[Extracted page text data]
= = =

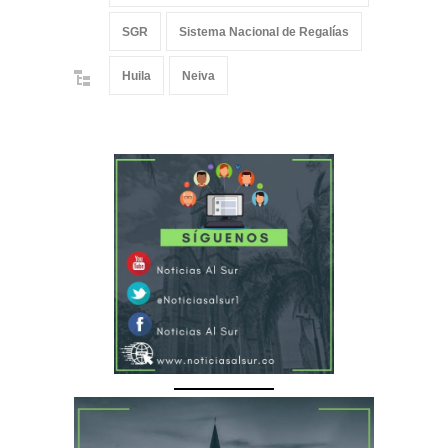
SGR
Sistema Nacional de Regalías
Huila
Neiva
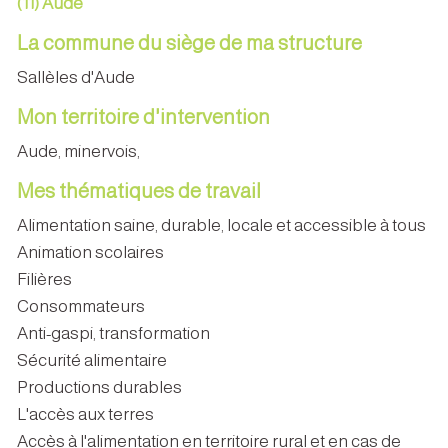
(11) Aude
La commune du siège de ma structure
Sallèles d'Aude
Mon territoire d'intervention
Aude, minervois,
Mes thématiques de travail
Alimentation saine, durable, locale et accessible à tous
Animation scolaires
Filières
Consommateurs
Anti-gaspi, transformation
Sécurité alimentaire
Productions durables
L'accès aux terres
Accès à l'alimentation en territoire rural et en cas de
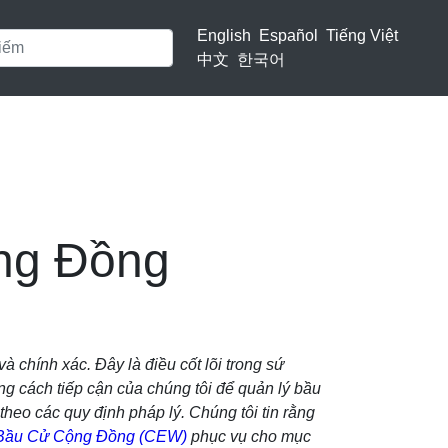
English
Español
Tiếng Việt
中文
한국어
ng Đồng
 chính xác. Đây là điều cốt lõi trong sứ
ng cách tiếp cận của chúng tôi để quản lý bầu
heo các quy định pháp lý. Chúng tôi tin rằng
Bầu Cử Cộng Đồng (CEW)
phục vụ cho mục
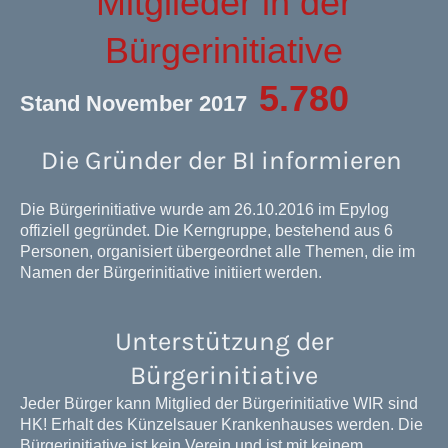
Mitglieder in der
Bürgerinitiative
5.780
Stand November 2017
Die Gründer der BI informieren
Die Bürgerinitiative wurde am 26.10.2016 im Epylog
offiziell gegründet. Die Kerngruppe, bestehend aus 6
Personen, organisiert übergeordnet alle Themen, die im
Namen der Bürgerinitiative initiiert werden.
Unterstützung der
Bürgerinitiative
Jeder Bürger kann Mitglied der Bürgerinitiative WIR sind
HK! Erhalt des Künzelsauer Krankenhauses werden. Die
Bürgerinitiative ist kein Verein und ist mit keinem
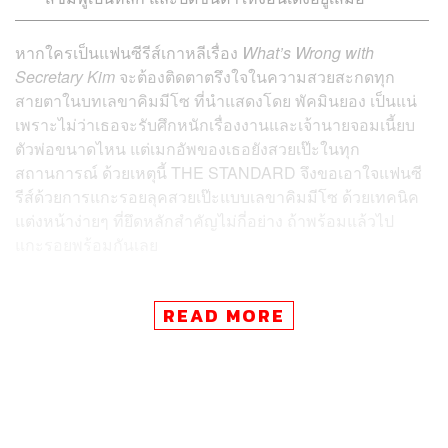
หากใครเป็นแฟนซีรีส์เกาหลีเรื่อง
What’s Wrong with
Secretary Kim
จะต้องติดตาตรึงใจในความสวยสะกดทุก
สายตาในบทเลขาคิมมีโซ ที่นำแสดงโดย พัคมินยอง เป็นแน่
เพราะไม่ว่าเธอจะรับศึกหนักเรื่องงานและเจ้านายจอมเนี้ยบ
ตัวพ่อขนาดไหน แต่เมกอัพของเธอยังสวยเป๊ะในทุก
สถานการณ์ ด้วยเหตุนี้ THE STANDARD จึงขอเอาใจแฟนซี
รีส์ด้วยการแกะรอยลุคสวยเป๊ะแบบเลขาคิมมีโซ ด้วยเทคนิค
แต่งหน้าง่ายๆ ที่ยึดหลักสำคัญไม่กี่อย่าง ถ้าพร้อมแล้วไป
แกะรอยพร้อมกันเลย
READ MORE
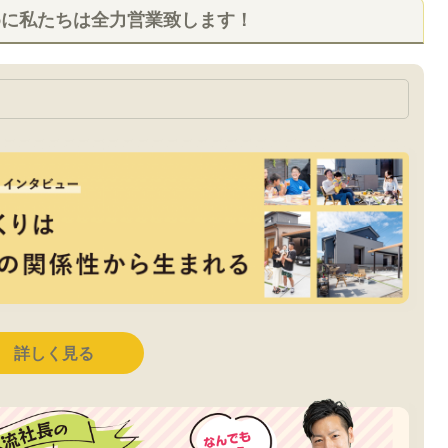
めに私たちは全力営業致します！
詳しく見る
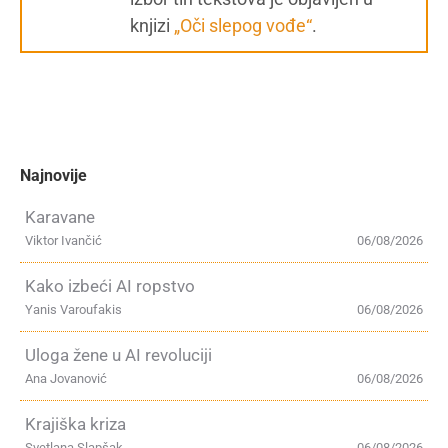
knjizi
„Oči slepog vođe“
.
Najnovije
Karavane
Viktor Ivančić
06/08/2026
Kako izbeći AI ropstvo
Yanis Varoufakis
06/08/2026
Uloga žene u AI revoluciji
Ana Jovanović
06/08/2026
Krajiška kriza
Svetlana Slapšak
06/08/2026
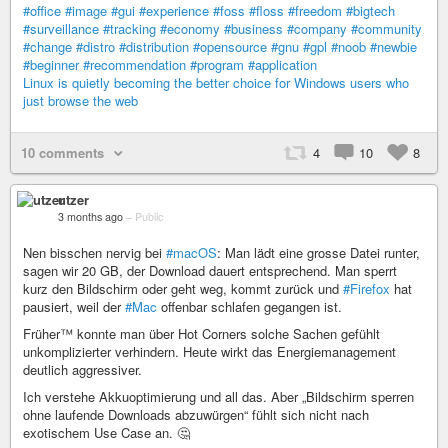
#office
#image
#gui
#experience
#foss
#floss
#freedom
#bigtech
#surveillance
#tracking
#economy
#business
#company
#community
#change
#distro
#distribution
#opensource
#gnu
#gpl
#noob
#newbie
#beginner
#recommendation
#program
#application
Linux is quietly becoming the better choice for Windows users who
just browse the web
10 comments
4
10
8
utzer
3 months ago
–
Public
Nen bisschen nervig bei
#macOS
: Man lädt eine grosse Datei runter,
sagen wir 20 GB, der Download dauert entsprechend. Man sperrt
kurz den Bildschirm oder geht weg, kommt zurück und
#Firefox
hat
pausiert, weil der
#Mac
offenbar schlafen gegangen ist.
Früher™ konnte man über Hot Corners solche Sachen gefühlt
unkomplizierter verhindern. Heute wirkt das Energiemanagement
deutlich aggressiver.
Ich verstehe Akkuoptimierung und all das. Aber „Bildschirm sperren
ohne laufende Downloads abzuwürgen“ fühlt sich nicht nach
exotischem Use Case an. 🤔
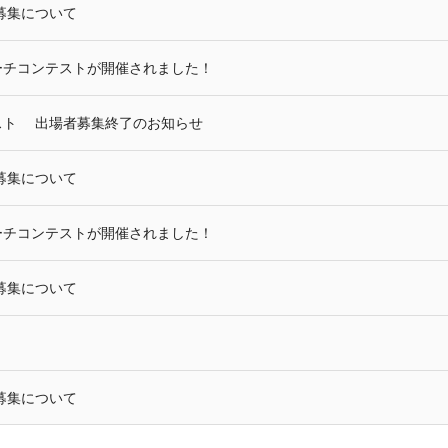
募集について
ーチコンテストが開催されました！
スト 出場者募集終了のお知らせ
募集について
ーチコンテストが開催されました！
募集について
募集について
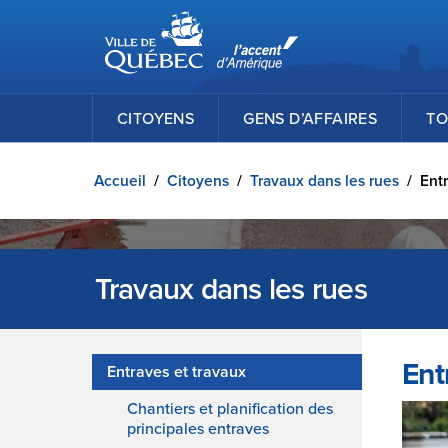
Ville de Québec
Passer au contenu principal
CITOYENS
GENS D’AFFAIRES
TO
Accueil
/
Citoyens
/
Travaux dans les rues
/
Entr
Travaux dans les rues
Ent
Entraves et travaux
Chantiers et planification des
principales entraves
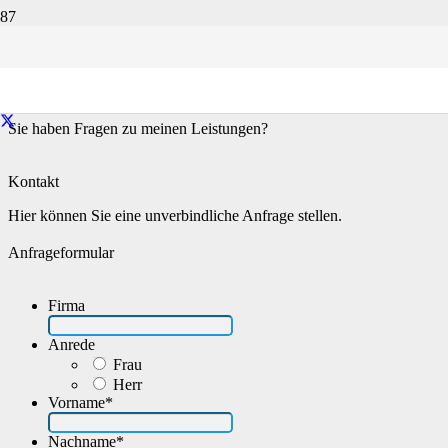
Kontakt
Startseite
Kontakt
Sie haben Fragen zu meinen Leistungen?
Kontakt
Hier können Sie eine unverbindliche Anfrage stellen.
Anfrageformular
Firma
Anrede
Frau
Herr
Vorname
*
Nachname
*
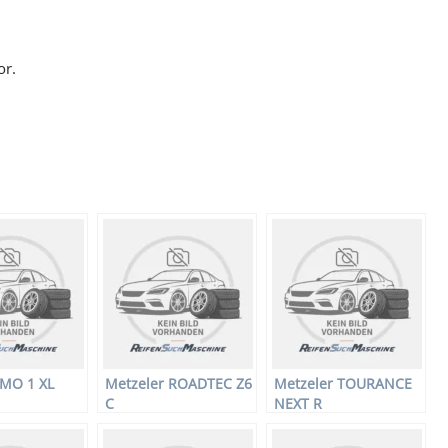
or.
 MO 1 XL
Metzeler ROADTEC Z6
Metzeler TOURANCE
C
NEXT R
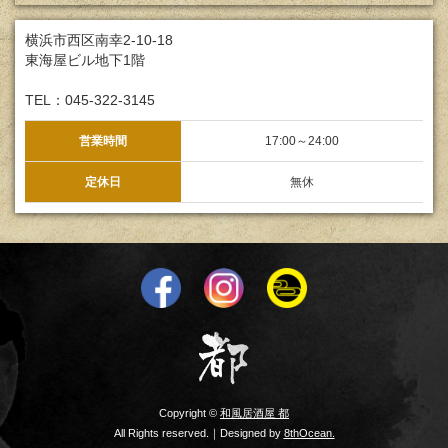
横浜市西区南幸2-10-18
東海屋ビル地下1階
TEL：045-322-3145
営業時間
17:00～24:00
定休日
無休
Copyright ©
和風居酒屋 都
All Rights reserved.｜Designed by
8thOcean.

= = =

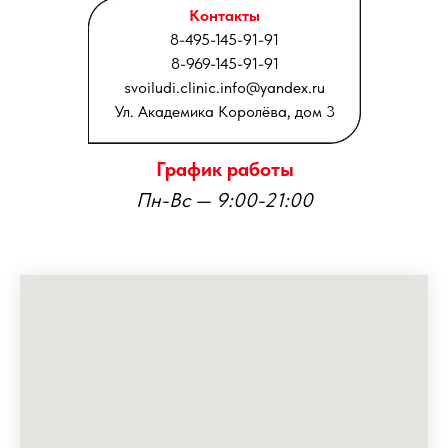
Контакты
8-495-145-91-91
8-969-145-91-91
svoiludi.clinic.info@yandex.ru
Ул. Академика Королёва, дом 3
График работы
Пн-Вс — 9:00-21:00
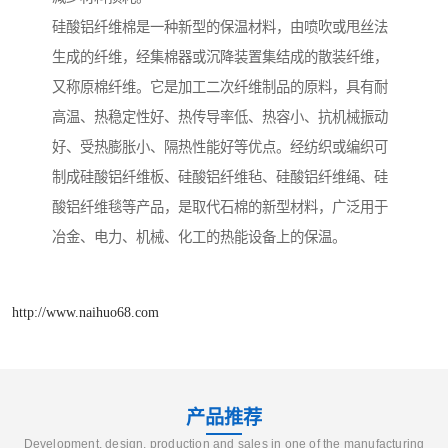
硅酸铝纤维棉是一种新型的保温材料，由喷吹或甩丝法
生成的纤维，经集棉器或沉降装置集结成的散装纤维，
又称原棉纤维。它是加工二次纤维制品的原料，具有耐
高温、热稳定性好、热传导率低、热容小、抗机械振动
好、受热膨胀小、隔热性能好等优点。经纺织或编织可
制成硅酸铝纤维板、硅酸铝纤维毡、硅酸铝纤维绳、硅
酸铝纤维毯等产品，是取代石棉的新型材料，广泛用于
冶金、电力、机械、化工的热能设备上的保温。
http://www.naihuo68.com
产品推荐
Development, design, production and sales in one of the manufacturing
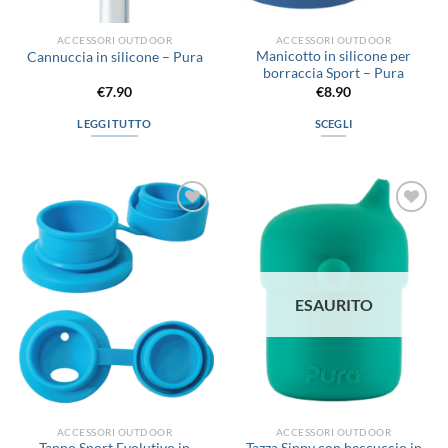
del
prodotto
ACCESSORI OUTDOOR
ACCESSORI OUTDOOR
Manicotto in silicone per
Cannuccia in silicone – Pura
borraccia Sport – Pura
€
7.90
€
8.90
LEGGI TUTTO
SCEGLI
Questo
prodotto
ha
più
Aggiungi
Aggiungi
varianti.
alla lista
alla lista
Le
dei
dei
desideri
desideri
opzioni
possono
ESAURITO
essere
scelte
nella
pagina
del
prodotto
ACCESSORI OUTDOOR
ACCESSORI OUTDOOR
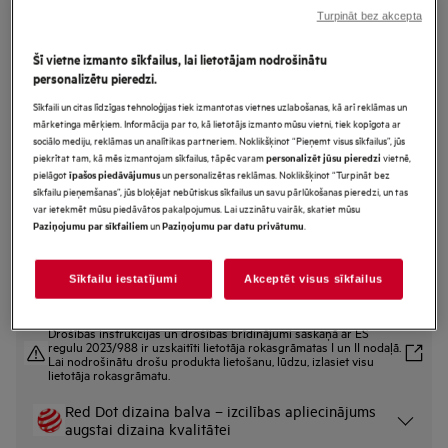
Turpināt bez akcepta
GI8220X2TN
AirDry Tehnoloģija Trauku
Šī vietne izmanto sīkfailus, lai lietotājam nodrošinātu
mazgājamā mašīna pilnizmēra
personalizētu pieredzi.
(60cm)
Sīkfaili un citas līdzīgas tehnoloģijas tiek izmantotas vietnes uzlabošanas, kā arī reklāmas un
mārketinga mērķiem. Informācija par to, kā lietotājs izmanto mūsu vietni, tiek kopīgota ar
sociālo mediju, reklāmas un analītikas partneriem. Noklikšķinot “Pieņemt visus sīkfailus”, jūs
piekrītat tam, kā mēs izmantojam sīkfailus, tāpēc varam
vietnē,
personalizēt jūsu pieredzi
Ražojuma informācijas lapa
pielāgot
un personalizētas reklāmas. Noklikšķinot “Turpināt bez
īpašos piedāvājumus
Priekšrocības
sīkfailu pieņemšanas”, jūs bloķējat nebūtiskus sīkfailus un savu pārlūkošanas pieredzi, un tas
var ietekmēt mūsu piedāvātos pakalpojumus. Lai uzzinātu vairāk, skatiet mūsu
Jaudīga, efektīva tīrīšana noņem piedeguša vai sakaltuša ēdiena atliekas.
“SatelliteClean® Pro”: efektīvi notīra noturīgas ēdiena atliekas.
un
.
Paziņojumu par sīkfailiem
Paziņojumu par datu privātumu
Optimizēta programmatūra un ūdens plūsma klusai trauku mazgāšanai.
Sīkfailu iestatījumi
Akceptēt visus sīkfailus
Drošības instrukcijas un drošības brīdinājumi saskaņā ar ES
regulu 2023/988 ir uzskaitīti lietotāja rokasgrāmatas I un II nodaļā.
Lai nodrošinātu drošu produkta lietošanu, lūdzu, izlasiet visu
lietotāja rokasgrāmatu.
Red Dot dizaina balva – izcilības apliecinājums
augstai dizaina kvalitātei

= = =

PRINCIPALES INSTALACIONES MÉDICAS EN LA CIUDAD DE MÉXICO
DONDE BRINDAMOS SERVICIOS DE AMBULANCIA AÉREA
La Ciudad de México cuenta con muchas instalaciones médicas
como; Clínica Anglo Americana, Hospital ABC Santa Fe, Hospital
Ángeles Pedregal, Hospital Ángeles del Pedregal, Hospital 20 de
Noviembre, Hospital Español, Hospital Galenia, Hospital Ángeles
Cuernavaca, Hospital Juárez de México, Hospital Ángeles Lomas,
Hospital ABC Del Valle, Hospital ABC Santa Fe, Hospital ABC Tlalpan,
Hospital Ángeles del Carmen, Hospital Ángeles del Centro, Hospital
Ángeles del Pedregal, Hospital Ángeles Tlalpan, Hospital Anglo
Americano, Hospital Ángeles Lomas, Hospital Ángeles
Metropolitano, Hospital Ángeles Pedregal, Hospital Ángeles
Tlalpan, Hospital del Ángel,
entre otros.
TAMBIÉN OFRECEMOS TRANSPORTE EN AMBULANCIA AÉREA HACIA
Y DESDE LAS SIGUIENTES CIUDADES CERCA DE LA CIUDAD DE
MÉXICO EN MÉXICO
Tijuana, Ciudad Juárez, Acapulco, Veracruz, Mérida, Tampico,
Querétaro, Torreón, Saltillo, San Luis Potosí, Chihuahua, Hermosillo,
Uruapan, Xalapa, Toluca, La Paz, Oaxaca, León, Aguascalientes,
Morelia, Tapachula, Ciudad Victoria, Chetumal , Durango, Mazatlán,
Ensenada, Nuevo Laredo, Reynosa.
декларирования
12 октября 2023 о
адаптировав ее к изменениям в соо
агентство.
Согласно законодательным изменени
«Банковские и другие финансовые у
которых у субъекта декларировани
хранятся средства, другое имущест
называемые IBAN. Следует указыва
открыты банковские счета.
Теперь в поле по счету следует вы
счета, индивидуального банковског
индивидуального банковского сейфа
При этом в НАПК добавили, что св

= = =

**What the exercise asks**
For the records above, how many lines contain the word "Pedregal"? Reply with the number only.

**Written solution**
3